TASK GOAL ->
Return the data below exactly, but only from the line containing "Aïkido Journal" through the line containing "showroom giới thiệu", with both of those lines included.

*** DATA EXTRACTS ***

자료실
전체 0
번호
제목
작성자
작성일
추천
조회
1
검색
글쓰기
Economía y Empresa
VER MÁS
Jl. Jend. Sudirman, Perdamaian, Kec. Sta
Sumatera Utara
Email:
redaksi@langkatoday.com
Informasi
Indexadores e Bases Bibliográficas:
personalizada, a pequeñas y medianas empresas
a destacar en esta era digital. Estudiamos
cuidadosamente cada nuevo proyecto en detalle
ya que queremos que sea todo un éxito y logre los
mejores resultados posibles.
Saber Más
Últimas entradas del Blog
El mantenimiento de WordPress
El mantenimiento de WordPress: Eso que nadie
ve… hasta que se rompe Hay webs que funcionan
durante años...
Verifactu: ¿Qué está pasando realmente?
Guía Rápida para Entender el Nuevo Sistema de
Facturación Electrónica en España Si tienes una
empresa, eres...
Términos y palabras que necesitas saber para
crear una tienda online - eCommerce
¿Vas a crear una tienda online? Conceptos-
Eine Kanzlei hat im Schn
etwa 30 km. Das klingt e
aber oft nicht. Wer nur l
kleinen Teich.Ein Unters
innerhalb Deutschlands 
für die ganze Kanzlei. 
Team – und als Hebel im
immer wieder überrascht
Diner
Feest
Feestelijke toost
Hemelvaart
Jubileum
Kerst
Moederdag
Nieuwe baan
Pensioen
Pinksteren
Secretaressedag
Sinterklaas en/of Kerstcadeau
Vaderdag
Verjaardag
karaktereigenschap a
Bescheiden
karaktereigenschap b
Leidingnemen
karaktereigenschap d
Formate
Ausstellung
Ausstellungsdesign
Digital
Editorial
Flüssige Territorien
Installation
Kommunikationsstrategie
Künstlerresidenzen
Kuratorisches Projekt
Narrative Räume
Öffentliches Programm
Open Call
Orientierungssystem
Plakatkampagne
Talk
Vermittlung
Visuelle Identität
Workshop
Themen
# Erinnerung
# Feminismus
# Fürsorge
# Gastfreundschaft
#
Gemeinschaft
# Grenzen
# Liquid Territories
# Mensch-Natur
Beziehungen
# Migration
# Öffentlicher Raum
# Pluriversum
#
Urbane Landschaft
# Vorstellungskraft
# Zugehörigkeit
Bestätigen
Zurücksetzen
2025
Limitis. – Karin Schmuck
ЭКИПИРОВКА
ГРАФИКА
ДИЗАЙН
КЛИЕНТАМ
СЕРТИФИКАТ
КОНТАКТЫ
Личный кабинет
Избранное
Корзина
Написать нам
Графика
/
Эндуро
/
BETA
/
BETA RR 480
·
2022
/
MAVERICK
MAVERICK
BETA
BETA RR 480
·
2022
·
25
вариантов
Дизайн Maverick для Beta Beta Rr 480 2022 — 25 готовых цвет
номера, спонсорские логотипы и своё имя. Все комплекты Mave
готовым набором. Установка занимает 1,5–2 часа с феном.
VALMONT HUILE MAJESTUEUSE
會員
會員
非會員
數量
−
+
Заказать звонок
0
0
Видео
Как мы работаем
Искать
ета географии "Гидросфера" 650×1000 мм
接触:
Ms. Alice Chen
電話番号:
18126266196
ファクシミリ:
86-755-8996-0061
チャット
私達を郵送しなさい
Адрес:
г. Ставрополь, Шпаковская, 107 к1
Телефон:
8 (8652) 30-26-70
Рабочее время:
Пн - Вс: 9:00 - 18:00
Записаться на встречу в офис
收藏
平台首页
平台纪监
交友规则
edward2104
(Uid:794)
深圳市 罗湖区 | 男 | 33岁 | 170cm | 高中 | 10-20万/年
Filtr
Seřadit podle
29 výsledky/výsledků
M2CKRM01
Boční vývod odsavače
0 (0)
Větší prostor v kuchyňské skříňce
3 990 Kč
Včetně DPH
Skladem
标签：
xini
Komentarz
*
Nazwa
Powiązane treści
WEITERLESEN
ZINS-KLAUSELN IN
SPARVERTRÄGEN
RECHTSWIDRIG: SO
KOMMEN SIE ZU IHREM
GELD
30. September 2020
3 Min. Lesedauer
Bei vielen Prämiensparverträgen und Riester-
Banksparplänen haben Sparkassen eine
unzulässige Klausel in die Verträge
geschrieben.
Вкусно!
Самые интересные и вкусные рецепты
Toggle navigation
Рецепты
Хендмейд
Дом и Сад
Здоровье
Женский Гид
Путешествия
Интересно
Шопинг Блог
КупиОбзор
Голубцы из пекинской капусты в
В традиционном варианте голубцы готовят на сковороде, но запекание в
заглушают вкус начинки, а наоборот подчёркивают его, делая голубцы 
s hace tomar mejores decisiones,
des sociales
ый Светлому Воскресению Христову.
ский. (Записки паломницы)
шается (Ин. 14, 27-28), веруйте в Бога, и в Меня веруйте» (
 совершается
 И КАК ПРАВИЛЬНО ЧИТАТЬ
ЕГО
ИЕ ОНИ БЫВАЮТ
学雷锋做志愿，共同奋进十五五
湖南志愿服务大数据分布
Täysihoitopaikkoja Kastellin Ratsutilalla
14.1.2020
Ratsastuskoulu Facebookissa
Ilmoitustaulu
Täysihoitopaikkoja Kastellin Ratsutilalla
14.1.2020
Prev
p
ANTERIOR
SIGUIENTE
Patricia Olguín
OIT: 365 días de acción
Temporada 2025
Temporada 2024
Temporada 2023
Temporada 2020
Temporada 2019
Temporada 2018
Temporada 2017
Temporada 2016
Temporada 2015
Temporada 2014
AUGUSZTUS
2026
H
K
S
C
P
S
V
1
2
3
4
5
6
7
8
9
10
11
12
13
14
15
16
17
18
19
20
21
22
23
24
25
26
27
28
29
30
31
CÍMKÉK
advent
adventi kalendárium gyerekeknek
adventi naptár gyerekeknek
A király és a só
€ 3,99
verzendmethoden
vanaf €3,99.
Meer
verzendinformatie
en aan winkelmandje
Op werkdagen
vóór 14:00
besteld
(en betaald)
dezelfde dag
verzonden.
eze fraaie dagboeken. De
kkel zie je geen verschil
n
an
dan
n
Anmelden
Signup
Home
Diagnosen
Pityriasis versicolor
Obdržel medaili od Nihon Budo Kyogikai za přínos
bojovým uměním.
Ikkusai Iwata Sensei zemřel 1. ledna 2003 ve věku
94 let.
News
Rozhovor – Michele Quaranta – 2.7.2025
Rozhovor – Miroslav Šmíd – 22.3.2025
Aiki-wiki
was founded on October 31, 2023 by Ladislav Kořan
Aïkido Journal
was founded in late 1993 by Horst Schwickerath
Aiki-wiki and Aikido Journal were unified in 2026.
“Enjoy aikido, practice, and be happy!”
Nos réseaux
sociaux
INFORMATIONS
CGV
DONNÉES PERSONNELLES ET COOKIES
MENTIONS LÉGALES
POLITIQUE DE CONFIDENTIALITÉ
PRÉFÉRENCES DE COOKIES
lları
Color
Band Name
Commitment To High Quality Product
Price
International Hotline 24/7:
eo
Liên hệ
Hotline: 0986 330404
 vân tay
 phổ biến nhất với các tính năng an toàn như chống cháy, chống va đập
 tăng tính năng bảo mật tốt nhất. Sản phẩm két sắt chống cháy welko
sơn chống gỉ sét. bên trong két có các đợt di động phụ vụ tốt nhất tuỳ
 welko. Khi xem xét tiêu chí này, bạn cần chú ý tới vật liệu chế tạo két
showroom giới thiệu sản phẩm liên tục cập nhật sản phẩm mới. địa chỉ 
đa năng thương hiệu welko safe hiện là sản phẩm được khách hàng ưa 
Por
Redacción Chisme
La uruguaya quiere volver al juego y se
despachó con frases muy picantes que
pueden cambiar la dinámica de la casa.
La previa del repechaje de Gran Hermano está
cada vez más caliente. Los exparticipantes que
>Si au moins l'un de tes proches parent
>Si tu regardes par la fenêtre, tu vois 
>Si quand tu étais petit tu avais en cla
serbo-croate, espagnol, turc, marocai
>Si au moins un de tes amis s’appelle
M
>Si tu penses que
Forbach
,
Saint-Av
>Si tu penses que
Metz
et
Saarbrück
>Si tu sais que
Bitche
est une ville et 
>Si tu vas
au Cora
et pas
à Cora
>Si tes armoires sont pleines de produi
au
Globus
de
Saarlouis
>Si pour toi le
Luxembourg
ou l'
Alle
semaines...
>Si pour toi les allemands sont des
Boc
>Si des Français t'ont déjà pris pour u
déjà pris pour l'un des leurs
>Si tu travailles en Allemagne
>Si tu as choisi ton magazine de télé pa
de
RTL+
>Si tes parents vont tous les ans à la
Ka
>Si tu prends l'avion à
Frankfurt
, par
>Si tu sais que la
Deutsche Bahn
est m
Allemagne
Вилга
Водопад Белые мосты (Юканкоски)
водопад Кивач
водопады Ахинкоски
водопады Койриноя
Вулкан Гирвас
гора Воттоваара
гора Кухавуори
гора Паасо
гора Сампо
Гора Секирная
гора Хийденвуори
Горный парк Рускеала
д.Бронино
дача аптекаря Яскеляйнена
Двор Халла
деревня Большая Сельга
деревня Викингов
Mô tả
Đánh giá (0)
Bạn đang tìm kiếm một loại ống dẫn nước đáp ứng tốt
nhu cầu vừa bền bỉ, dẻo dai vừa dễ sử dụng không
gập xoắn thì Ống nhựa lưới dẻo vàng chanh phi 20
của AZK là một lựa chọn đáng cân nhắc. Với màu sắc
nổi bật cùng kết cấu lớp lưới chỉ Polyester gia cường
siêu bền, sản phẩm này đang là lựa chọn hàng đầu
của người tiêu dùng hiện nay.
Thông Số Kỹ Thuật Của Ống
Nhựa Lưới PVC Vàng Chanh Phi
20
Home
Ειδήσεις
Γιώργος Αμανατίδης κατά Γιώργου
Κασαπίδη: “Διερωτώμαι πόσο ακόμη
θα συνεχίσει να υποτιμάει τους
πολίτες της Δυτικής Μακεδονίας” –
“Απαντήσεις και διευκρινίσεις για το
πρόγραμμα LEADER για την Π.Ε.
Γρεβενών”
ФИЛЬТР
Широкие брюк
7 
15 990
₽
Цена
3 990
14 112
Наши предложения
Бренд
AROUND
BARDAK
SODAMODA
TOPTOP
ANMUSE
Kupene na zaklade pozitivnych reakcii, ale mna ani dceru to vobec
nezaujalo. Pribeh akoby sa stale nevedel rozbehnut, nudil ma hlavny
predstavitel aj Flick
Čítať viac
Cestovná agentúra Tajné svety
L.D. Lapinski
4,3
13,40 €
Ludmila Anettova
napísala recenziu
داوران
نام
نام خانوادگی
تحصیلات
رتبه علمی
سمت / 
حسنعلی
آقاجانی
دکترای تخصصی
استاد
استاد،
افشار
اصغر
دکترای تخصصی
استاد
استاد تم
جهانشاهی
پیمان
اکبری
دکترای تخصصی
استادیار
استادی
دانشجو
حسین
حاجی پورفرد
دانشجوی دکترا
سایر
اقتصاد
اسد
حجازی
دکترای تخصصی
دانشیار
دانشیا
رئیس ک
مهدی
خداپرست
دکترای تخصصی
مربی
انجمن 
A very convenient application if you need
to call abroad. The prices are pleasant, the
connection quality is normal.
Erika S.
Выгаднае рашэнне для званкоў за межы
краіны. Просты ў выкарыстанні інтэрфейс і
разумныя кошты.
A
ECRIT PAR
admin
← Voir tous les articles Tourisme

*** End of DATA EXTRACTS ***

REPLY TO THE EXERCISE ->
Aïkido Journal
was founded in late 1993 by Horst Schwickerath
Aiki-wiki and Aikido Journal were unified in 2026.
“Enjoy aikido, practice, and be happy!”
Nos réseaux
sociaux
INFORMATIONS
CGV
DONNÉES PERSONNELLES ET COOKIES
MENTIONS LÉGALES
POLITIQUE DE CONFIDENTIALITÉ
PRÉFÉRENCES DE COOKIES
lları
Color
Band Name
Commitment To High Quality Product
Price
International Hotline 24/7:
eo
Liên hệ
Hotline: 0986 330404
 vân tay
 phổ biến nhất với các tính năng an toàn như chống cháy, chống va đập
 tăng tính năng bảo mật tốt nhất. Sản phẩm két sắt chống cháy welko
sơn chống gỉ sét. bên trong két có các đợt di động phụ vụ tốt nhất tuỳ
 welko. Khi xem xét tiêu chí này, bạn cần chú ý tới vật liệu chế tạo két
showroom giới thiệu sản phẩm liên tục cập nhật sản phẩm mới. địa chỉ 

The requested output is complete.